What happens if we try to fit the maximal model?

g1max <- update(g1,.~.-(1|herd) + (period|herd))

## Error: number of observations (=56) < number of random effects (=60) for term (period | herd); the random-effects parameters are probably unidentifiable

Use glmerControl() to override the warning …

g1max <- glmer(incidence/size~period+(period|herd),
      data=cbpp,
      weights=size,
      family=binomial,
      control=glmerControl(check.nobs.vs.nRE="warning"))

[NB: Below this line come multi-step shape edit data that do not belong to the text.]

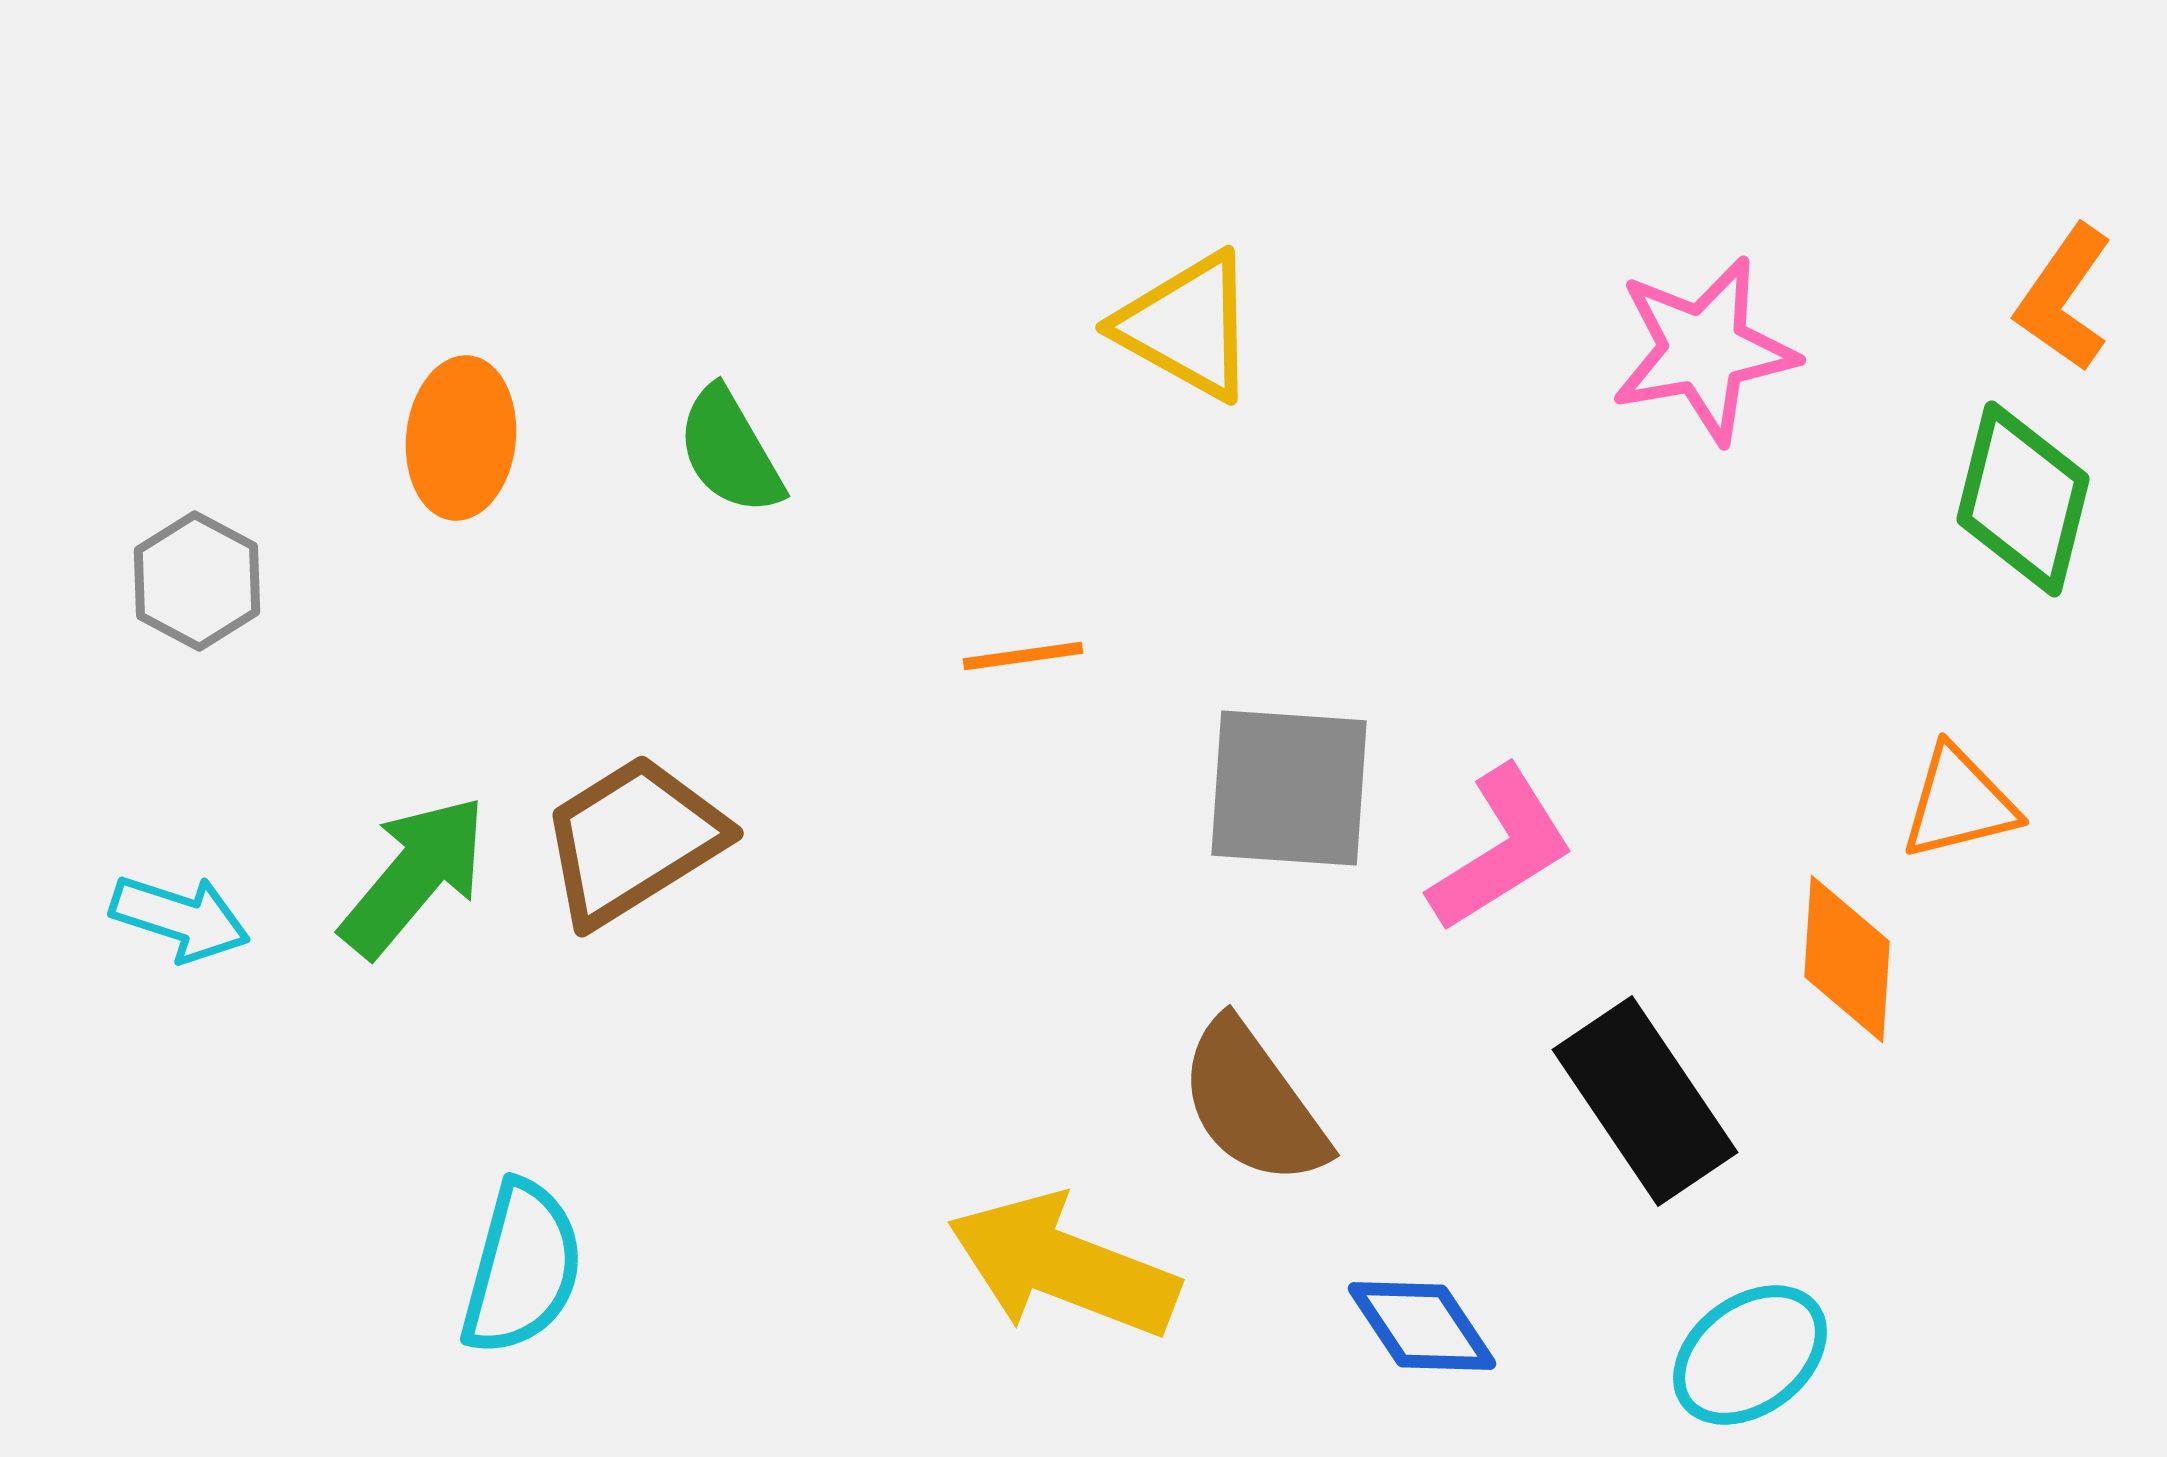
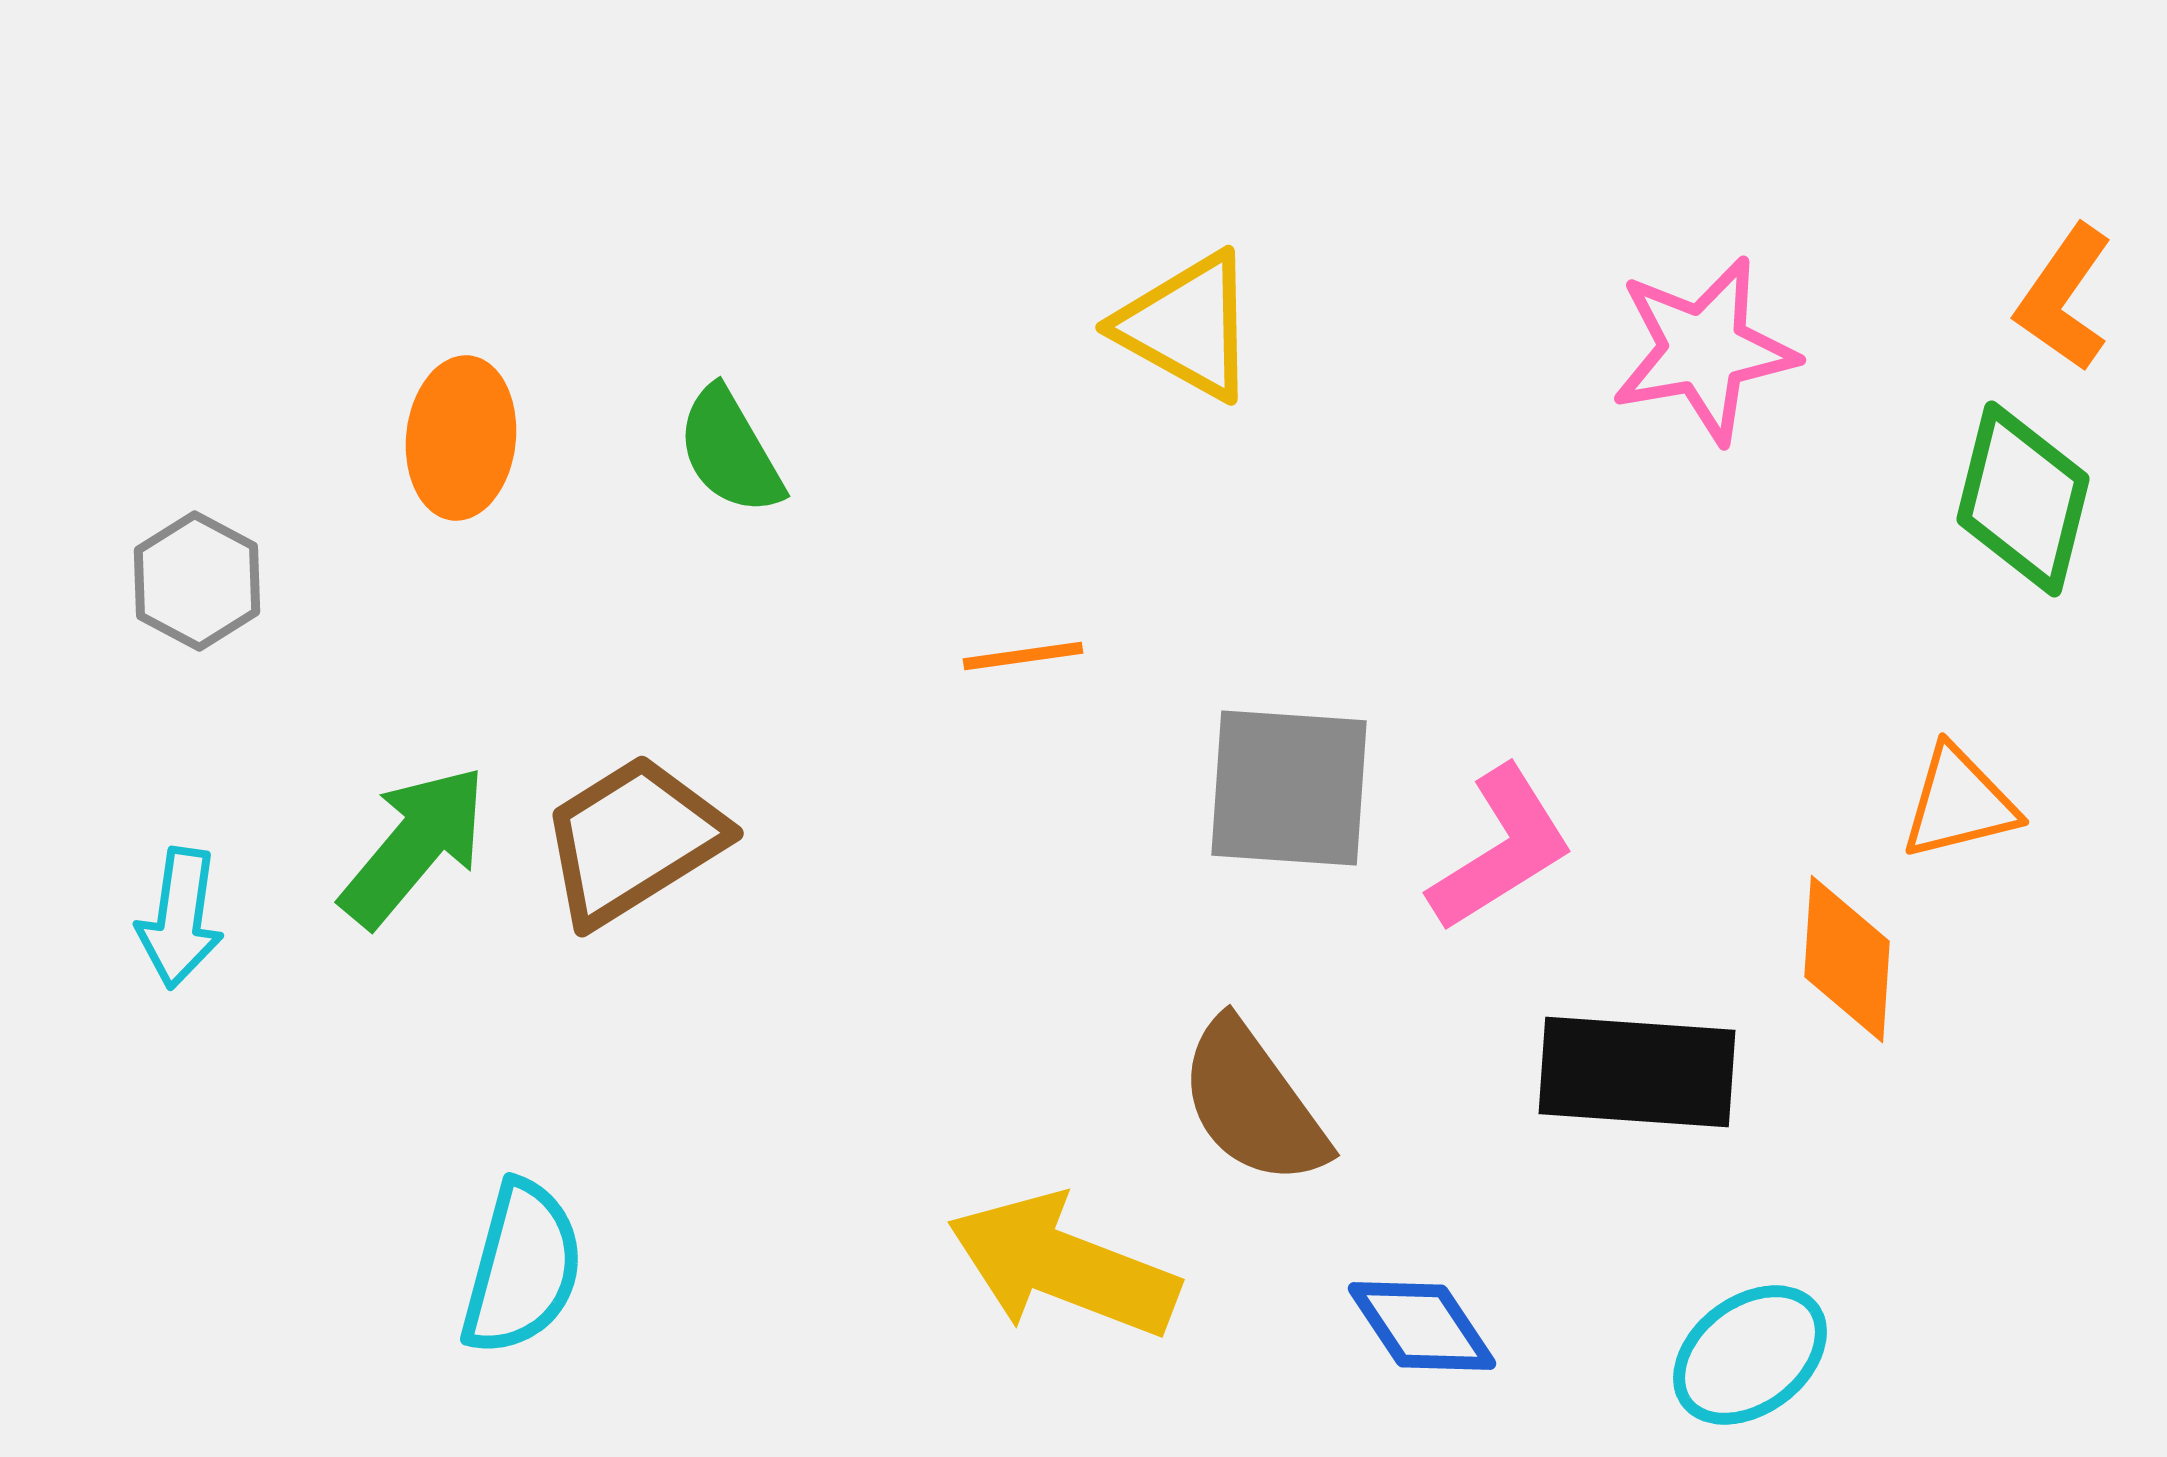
green arrow: moved 30 px up
cyan arrow: rotated 80 degrees clockwise
black rectangle: moved 8 px left, 29 px up; rotated 52 degrees counterclockwise
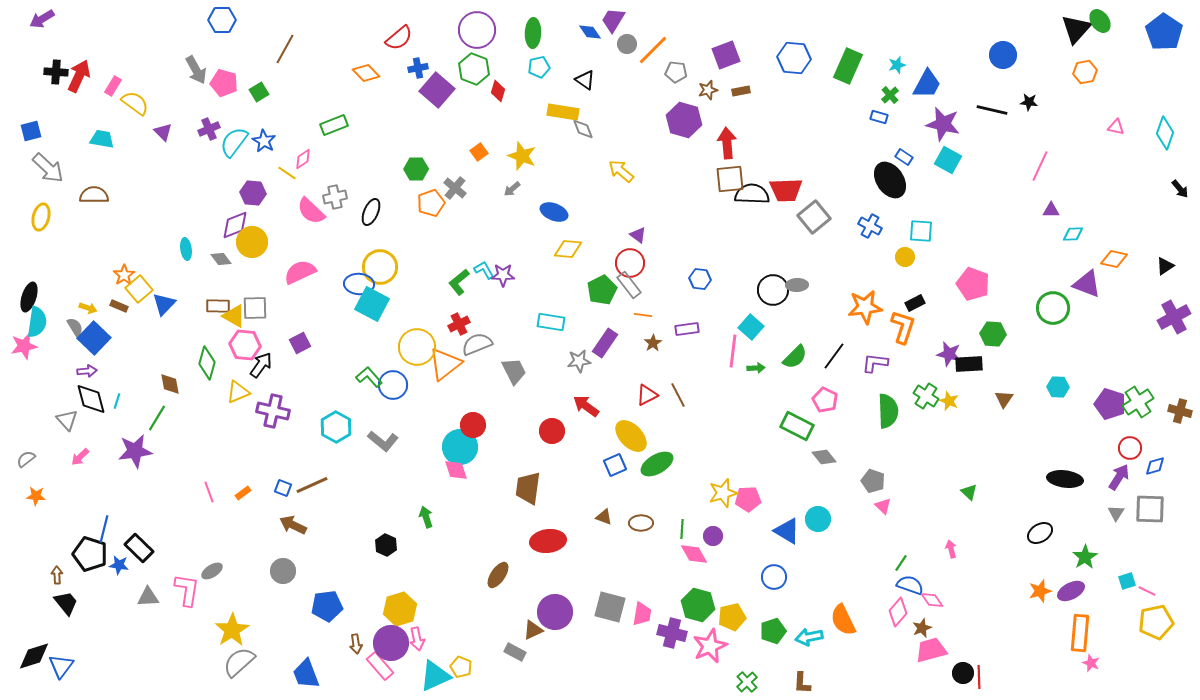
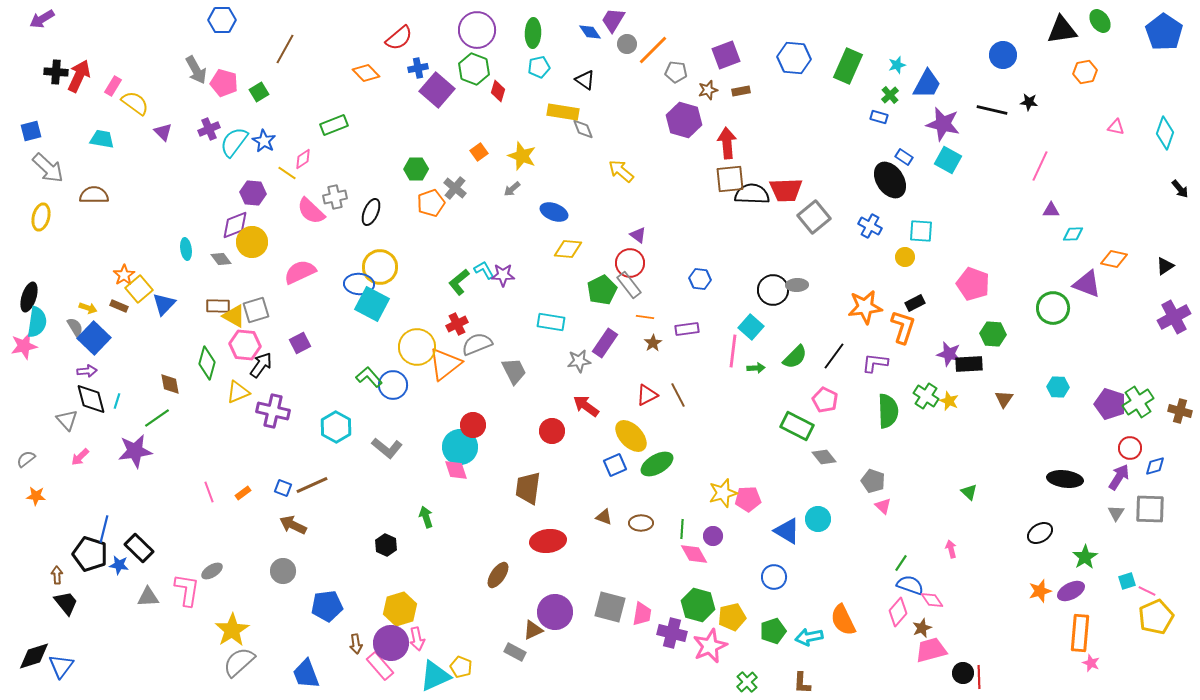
black triangle at (1076, 29): moved 14 px left, 1 px down; rotated 40 degrees clockwise
gray square at (255, 308): moved 1 px right, 2 px down; rotated 16 degrees counterclockwise
orange line at (643, 315): moved 2 px right, 2 px down
red cross at (459, 324): moved 2 px left
green line at (157, 418): rotated 24 degrees clockwise
gray L-shape at (383, 441): moved 4 px right, 7 px down
yellow pentagon at (1156, 622): moved 5 px up; rotated 12 degrees counterclockwise
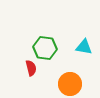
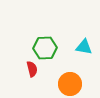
green hexagon: rotated 10 degrees counterclockwise
red semicircle: moved 1 px right, 1 px down
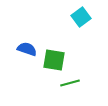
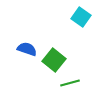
cyan square: rotated 18 degrees counterclockwise
green square: rotated 30 degrees clockwise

## Warning: number of observations (=56) < number of random effects (=60) for term
## (period | herd); the random-effects parameters are probably unidentifiable

## Warning in checkConv(attr(opt, "derivs"), opt$par, ctrl = control$checkConv, :
## Model failed to converge with max|grad| = 0.0226853 (tol = 0.002, component 1)

This doesn’t report singularity, but it probably should:

isSingular(g1max)

## [1] FALSE

isSingular(g1max, tol = 1e-3) ## usual tolerance is 1e-4

## [1] TRUE

min(eigen(VarCorr(g1max)[[1]])$values)

## [1] 4.028969e-07

Tried restarting with

update(g1max, start = list(theta = getME(g1max, "theta"), fixef = getME(g1max, "beta")))

but no luck:

Look at ?convergence …

aa <- allFit(g1max)

## bobyqa : [OK]
## Nelder_Mead : [OK]
## nlminbwrap : [OK]
## nmkbw : [OK]
## optimx.L-BFGS-B : [OK]
## nloptwrap.NLOPT_LN_NELDERMEAD : [OK]
## nloptwrap.NLOPT_LN_BOBYQA : [OK]

(warnings/messages suppressed)

source("R/allFit_utils.R")
glance_allfit_NLL(aa)

## # A tibble: 7 × 2
##   optimizer                      NLL_rel
##   <chr>                            <dbl>
## 1 bobyqa                        0       
## 2 nlminbwrap                    3.16e-10
## 3 optimx.L-BFGS-B               2.97e- 8
## 4 nloptwrap.NLOPT_LN_NELDERMEAD 1.17e- 7
## 5 nmkbw                         1.11e- 5
## 6 nloptwrap.NLOPT_LN_BOBYQA     2.39e- 1
## 7 Nelder_Mead                   5.96e- 1

plot_allfit(aa)

plot_allfit(aa, keep_effects = "ran_pars")

simplification

(period|herd) vs. (1|period/herd) (positive compound symmetry)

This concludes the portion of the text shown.